Un retour brutal dans la course
Le redressement est net. Après une période noire entre novembre et janvier, marquée par sept défaites en neuf journées de Ligue 1, Monaco a totalement inversé la tendance. L'ASM reste désormais sur sept matchs sans défaite, dont cinq victoires, avec quatre succès de rang contre Nantes, Lens, Angers et le Paris Saint-Germain. Surtout, les Monégasques ont repris de la consistance dans les deux surfaces, avec 15 buts marqués et seulement 4 encaissés sur cette série. À 40 points après 25 journées, ils ne sont plus qu'à trois longueurs de l'OM, cinq de l'OL et treize de Lens, avec un match d'avance sur plusieurs concurrents.
La victoire au Parc a évidemment changé la perception générale. Battre le PSG une deuxième fois cette saison, après le 1-0 de l'aller, relève de l'exploit et agit comme un marqueur fort. Thilo Kehrer a insisté sur l'énergie et l'intensité nécessaires pour gagner à Paris, Denis Zakaria a évoqué une équipe qui se savait capable de cet exploit, et Sébastien Pocognoli a lui-même reconnu que ce succès ravivait les regrets de la Ligue des Champions. Le message est clair : à onze contre onze, Monaco peut regarder tout le monde dans les yeux. Personne n'a autant secoué Paris ces derniers mois, et cette conviction nouvelle pourrait peser lourd dans la dernière ligne droite.
Le calendrier dit tout
La réception de Brest, la semaine prochaine, devra servir de confirmation immédiate, puis Monaco ira à Lyon avant de recevoir l'OM. Deux confrontations directes en l'espace de quinze jours contre les deux équipes juste devant au classement. Si l'ASM prend au moins six points sur ce triptyque, elle se replacera pleinement avant une fin de calendrier beaucoup plus ouverte, avec le Paris FC, Auxerre, Toulouse, Metz, Lille et Strasbourg. Autrement dit, le podium ne se jouera sans doute pas seulement sur la forme du moment, mais sur la capacité de la formation princière à surfer sur une vague de plus en plus imposante.
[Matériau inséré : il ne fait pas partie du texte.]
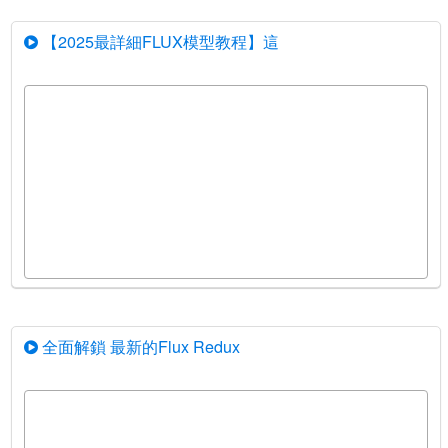
【2025最詳細FLUX模型教程】這
全面解鎖 最新的Flux Redux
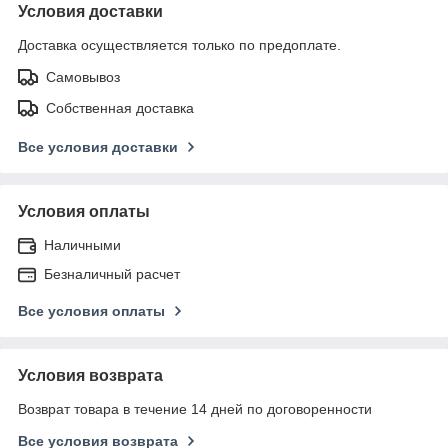
Условия доставки
Доставка осуществляется только по предоплате.
Самовывоз
Собственная доставка
Все условия доставки
Условия оплаты
Наличными
Безналичный расчет
Все условия оплаты
Условия возврата
Возврат товара в течение 14 дней по договоренности
Все условия возврата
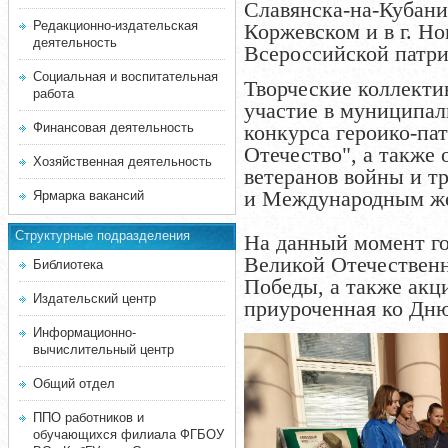
Славянска-на-Кубани
Редакционно-издательская
Коржевском и в г. Н
деятельность
Всероссийской патри
Социальная и воспитательная
Творческие коллекти
работа
участие в муниципал
Финансовая деятельность
конкурса героико-па
Отечество", а также
Хозяйственная деятельность
ветеранов войны и т
и Международным ж
Ярмарка вакансий
Структурные подразделения
На данный момент го
Великой Отечественн
Библиотека
Победы, а также акц
Издательский центр
приуроченная ко Дн
Информационно-
вычислительный центр
Общий отдел
ППО работников и
обучающихся филиала ФГБОУ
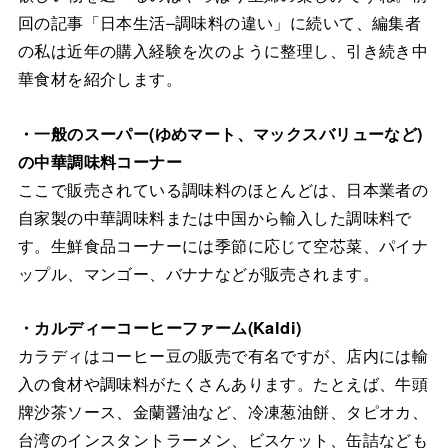
回の記事「日本生活–調味料の違い」に続いて、編集者
の私は近年の購入経験を次のように整理し、引き続き中
華食材を紹介します。
・一般のスーパー(ゆめマート、マックスバリューなど)
の中華調味料コーナー
ここで販売されている調味料のほとんどは、日本業者の
自家製の中華調味料または中国から輸入した調味料で
す。生鮮食品コーナーには季節に応じて空芯菜、パイナ
ップル、マンゴー、バナナなどが販売されます。
・カルディーコーヒーファーム(Kaldi)
カラディはコーヒー豆の販売で有名ですが、店内には輸
入の食材や調味料がたくさんあります。たとえば、牛頭
牌沙茶ソース、金蘭醤油など、冷凍葱油餅、タピオカ、
台湾のインスタントラーメン、ビスケット、缶詰なども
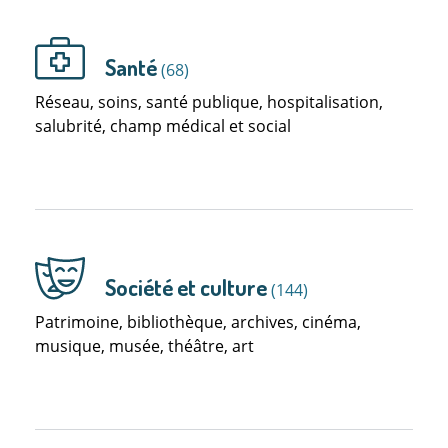
Santé
(68)
Réseau, soins, santé publique, hospitalisation,
salubrité, champ médical et social
Société et culture
(144)
Patrimoine, bibliothèque, archives, cinéma,
musique, musée, théâtre, art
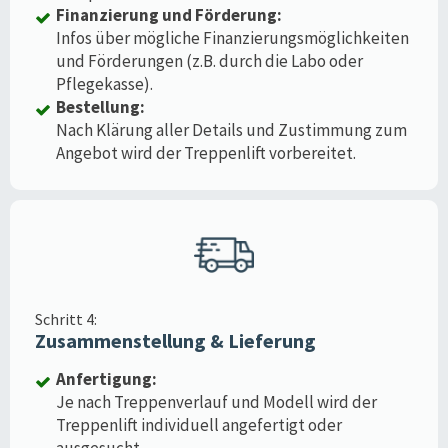
Finanzierung und Förderung:
Infos über mögliche Finanzierungsmöglichkeiten
und Förderungen (z.B. durch die Labo oder
Pflegekasse).
Bestellung:
Nach Klärung aller Details und Zustimmung zum
Angebot wird der Treppenlift vorbereitet.
Schritt 4:
Zusammenstellung & Lieferung
Anfertigung:
Je nach Treppenverlauf und Modell wird der
Treppenlift individuell angefertigt oder
ausgesucht.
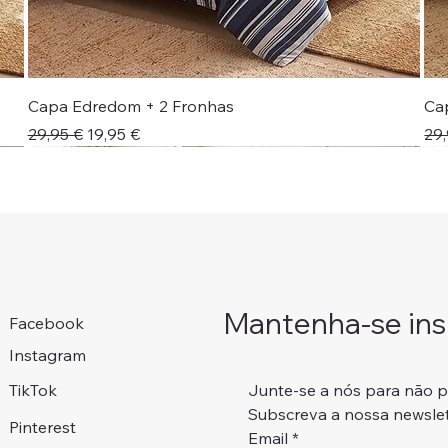
Capa Edredom + 2 Fronhas
Ca
Preço normal
Preço promocional
Pr
29,95 €
19,95 €
29,
Novidade!
Colcha + Jogo Cama
Portes Grátis 📦
Portes Grátis 📦
Adicionar ao carrinho
Adicionar ao carrinho
Adicionar ao carrinho
Adicionar ao carrinho
Mantenha-se insp
Facebook
Instagram
Junte-se a nós para não 
TikTok
Subscreva a nossa newslet
Pinterest
Email
*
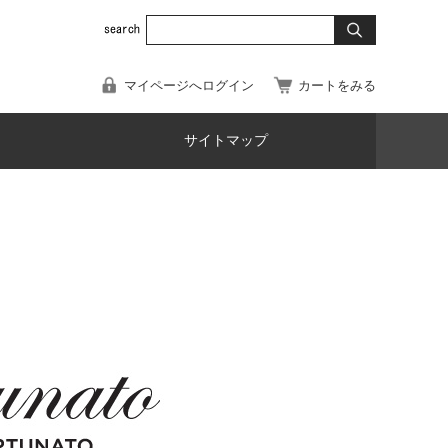
マイページへログイン
カートをみる
サイトマップ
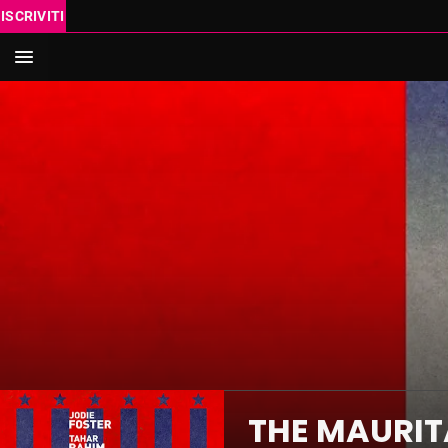
ISCRIVITI
IN SC
VAI AL
Cerca
THE MAURI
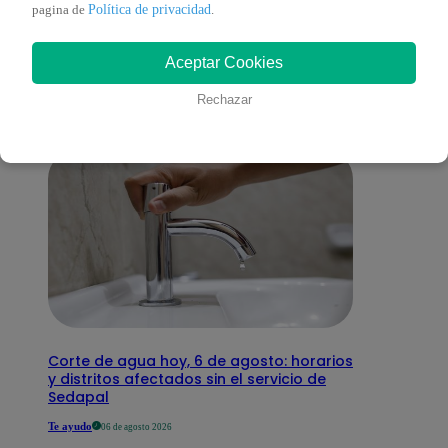
También te puede
Política de privacidad
pagina de
.
Aceptar Cookies
interesar
Rechazar
Corte de agua hoy, 6 de agosto: horarios
y distritos afectados sin el servicio de
Sedapal
Te ayudo
06 de agosto 2026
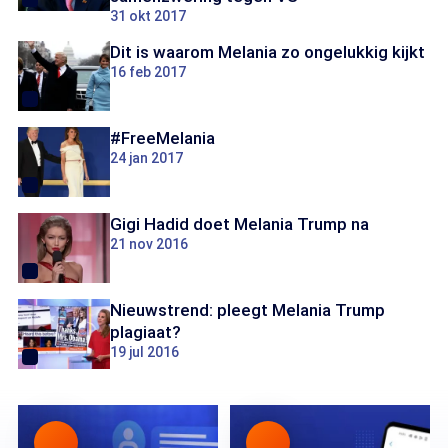
31 okt 2017
Dit is waarom Melania zo ongelukkig kijkt
16 feb 2017
#FreeMelania
24 jan 2017
Gigi Hadid doet Melania Trump na
21 nov 2016
Nieuwstrend: pleegt Melania Trump
plagiaat?
19 jul 2016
L'histoire récente du club pousse à prendre cette hypothèse au sérieux. Monaco est devenu un spécialiste des atterrissages : troisième en 2021-2022 après un finish délirant, deuxième en 2023-2024 après une montée en puissance printanière, encore troisième en 2024-2025 malgré une saison plus irrégulière. Ce club a l'habitude d'accélérer quand les autres commencent à trembler. Oui, Monaco peut être la grosse cote de cette fin de saison. Et au vu de sa série, de son calendrier et de son passif dans les sprints finaux, ce ne serait même plus une surprise. En tout cas, la concurrence sait à quoi s'en tenir.